**Brief**
Begin at the line containing "access to parking" in the records below, end at the line containing "allowing visitors of all ages to explore this", and retype each line in that span exactly. No other line and no image should appear.

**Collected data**
Content starts
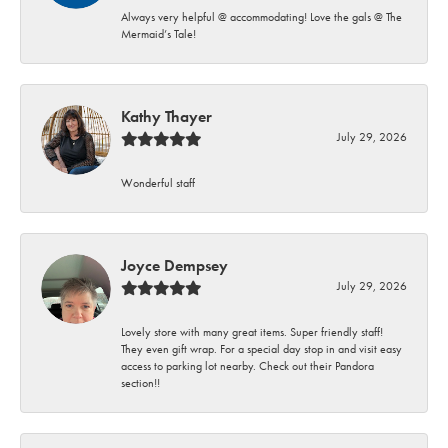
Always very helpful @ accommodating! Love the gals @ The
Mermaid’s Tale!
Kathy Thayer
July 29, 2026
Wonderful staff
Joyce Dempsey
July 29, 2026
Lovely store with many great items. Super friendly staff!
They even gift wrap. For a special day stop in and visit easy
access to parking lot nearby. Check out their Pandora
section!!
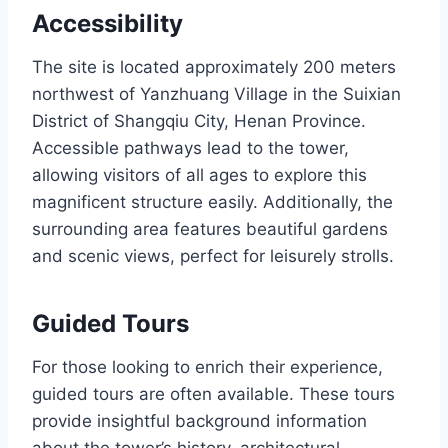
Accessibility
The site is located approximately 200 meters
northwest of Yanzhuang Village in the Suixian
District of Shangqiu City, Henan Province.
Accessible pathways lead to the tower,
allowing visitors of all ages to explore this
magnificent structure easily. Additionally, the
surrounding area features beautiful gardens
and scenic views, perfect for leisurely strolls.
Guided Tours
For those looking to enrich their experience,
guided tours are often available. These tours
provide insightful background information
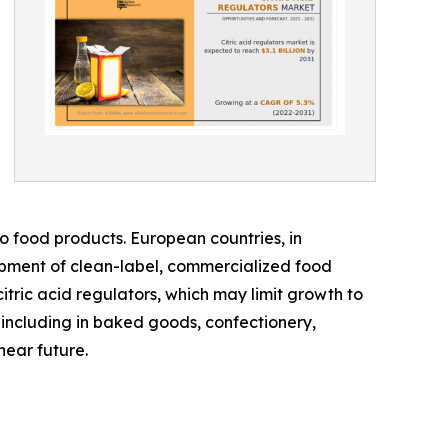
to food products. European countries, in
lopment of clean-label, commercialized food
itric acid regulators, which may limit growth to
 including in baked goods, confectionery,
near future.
Content ends
Content starts
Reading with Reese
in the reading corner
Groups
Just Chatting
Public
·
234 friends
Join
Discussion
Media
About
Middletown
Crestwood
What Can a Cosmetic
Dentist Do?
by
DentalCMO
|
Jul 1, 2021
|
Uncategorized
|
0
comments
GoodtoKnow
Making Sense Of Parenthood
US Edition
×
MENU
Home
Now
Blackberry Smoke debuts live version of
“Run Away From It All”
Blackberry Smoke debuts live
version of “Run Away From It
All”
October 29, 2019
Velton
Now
Content ends
**Task output**
access to parking lot nearby. Check out their Pandora
section!!
Accessibility
The site is located approximately 200 meters
northwest of Yanzhuang Village in the Suixian
District of Shangqiu City, Henan Province.
Accessible pathways lead to the tower,
allowing visitors of all ages to explore this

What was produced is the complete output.